Top of PROVIDED MATERIAL

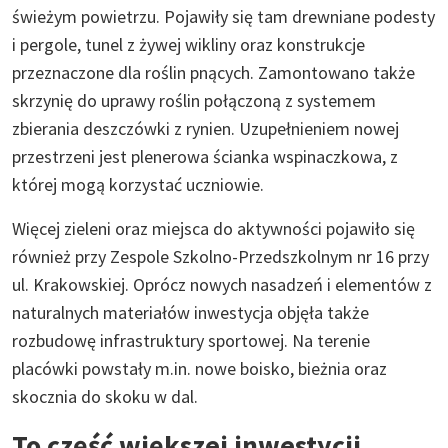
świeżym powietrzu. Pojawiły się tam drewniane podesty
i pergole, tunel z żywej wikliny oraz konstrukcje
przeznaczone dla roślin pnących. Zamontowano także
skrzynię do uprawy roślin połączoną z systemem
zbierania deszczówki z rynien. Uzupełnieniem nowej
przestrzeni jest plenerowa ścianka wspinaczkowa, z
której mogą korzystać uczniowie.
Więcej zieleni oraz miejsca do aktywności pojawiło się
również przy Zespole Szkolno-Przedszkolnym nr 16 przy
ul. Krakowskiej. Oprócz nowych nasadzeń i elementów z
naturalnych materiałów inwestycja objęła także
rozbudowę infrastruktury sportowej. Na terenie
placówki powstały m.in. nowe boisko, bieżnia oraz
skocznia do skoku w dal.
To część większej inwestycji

Bottom of PROVIDED MATERIAL
Top of PROVIDED MATERIAL

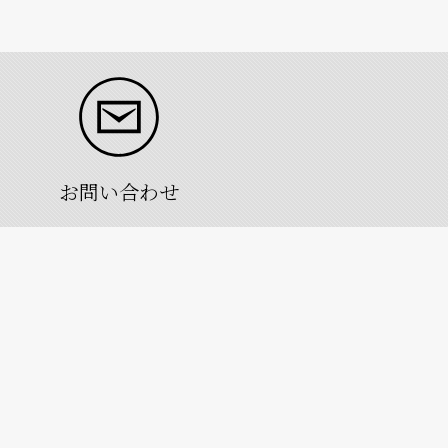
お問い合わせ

Bottom of PROVIDED MATERIAL

**ACTION ITEM:**
From the listing above, the lines starting with the one that has "i pergole, tunel" and running through the one that has "To część większej inwestycji" should be copied exactly, ends included.

**WRITTEN ANSWER:**
i pergole, tunel z żywej wikliny oraz konstrukcje
przeznaczone dla roślin pnących. Zamontowano także
skrzynię do uprawy roślin połączoną z systemem
zbierania deszczówki z rynien. Uzupełnieniem nowej
przestrzeni jest plenerowa ścianka wspinaczkowa, z
której mogą korzystać uczniowie.
Więcej zieleni oraz miejsca do aktywności pojawiło się
również przy Zespole Szkolno-Przedszkolnym nr 16 przy
ul. Krakowskiej. Oprócz nowych nasadzeń i elementów z
naturalnych materiałów inwestycja objęła także
rozbudowę infrastruktury sportowej. Na terenie
placówki powstały m.in. nowe boisko, bieżnia oraz
skocznia do skoku w dal.
To część większej inwestycji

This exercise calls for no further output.